Seriously?!

What is wrong with you people?! I am doing my best to keep my post count above my follower count, and you people keep following me. I do not understand this in any conceivable way, but it is a serious amount of work to keep up. I get my post count up, and then a bunch of new followers appear. It’s really very annoying. Anyway… jerks… okay, I really am done now.

I just read yesterday’s post and realized that I seriously need to take my own advice. I think it was a good post, a little ‘high and mighty’, but the ideas in it are solid. Here’s the thing though, I talk about doing hard things, and being confident in things that we’ve earned, working hard, developing a legitimate, realistic confidence instead of the insecure confidence that so many of us live with. All of these are good things, necessary things, things that we should be doing. The thing is, a lot of the time I don’t.

I’m just as American as anyone else, and just as insecure as any other American. I like to be comfortable, and I hate feeling like I’m less than someone else. I want my confidence to be validated, and that the problem. Real confidence doesn’t need to be validated, it understands what it is and where it stands. I love being right, and I love being respected, and I love it when people listen to me, but when I have to be the one who does the listening… too often I try to avoid it.

This is the ridiculous part. I’m finally getting to a point where I’m happy, where I actually like myself, and yet all too often I still want others to validate me. To some degree I think this is natural. We all want to be liked, respected, validated, etc, but when that becomes my focus and I avoid doing the hard things… then really I stop growing.

This summer has been hard so far, and I think that’s a good thing, but God still has to make me do hard things. He still has to force me into them, even though I encourage other people to do the hard things. In the end… I’m a hypocrite. However, I’m hoping to change that, little by little.

4th of July

Happy 4th of July… late… I actually wrote this on the 4th. May the Lavicius, monkey god of wealth and avarice, bless you!… … Yeah, I’m not really big on holidays, and I can’t say that I’m extremely patriotic either. This country has a ton of problems that we don’t want or just can’t address, and the thing is, I completely understand why, and why there isn’t much that I can do about it. John the Baptist was referred to as a ‘voice crying out in the wilderness’ and sometimes I have to admit that I feel the same way… not that I compare to John the Baptist, but this feeling I understand. I see the problems, and I see ways that we could fix them, or at least steps towards fixing them, but no one listens to me.
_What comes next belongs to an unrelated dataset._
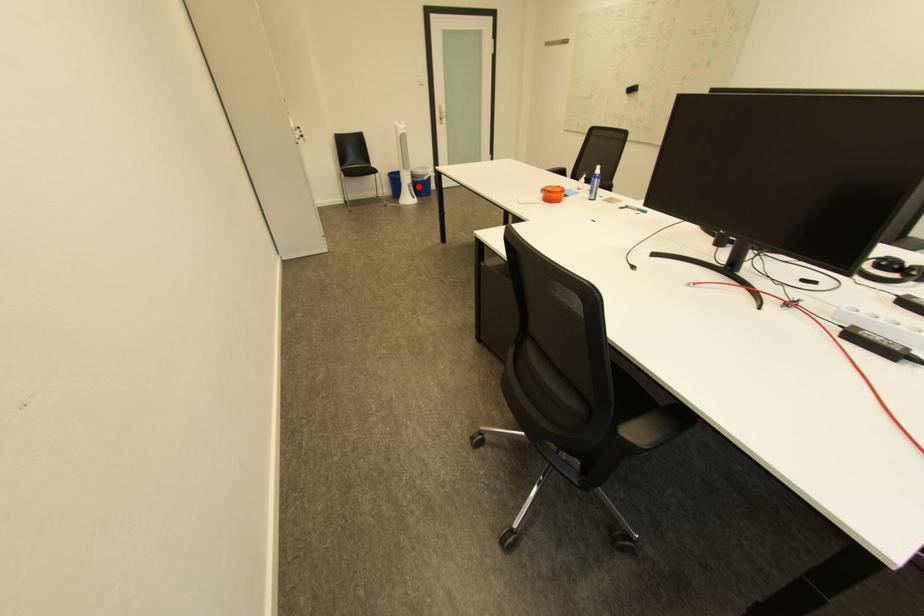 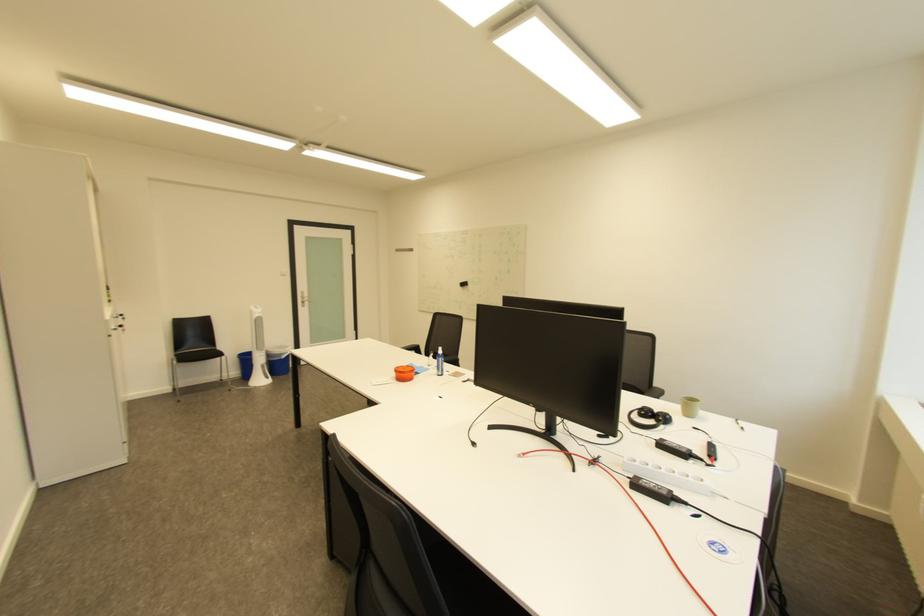 Question: I am providing you with two images of the same scene from different viewpoints. A red point is shown in image1. For the corresponding object point in image2, is it positioned nearer or farther from the camera?

Choices:
 (A) Nearer
 (B) Farther

Answer: (B)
Today, I was having a conversation with one of my students concerning matters of justice and how the justice system should work. Honestly, I generally agree with the position my student was taking. However, she wasn’t really thinking through her position. She couldn’t provide solid arguments to support her positions, and she had nothing in the way of evidence. So I took the other side of the issue. My student made the comment that she felt like she was in a debate, and I pointed out that she was.

Talking over opinions is all well and good, but if we can’t support those opinions with well-reasoned arguments and provide at least some sources to back up our claims, then all we’re really doing is talking over our beliefs without actually showing any ability to defend those beliefs. All too often reasoned argument is limited to academic forums, and it shouldn’t be. We need to be able to make and support strong arguments in our daily lives.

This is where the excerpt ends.